Data items
*** Begin section ***
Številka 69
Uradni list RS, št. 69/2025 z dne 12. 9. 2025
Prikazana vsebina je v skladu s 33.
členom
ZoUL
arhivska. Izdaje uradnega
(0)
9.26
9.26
*** End section ***
*** Begin section ***
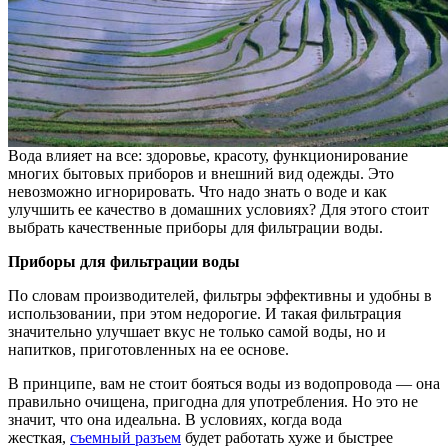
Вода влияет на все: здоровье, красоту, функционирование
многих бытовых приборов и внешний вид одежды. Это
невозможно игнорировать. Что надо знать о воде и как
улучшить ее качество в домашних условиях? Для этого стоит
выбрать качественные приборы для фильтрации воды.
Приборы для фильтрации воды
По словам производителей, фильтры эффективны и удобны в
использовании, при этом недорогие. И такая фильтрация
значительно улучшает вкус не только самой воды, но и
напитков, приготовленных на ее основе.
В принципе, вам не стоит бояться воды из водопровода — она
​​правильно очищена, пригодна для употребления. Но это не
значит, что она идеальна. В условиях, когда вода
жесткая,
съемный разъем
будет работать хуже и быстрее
*** End section ***
*** Begin section ***
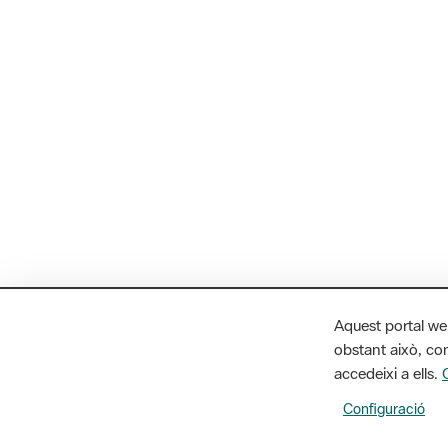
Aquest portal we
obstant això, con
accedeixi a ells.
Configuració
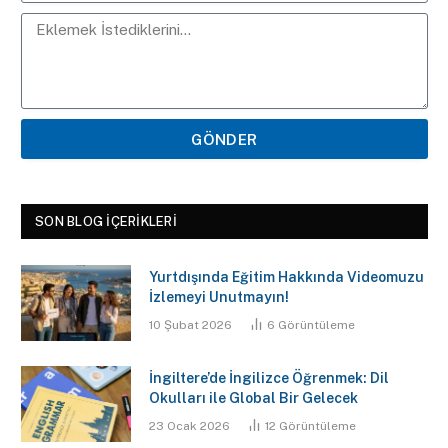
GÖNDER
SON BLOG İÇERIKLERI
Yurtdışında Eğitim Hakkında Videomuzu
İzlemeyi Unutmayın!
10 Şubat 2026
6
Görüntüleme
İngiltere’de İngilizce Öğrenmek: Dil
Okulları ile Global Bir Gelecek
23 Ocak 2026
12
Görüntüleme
*** End section ***
WHAT IS BEING ASKED
Each line in the data that holds the string "фильтрации" must be returned.

RESULT
выбрать качественные приборы для фильтрации воды.
Приборы для фильтрации воды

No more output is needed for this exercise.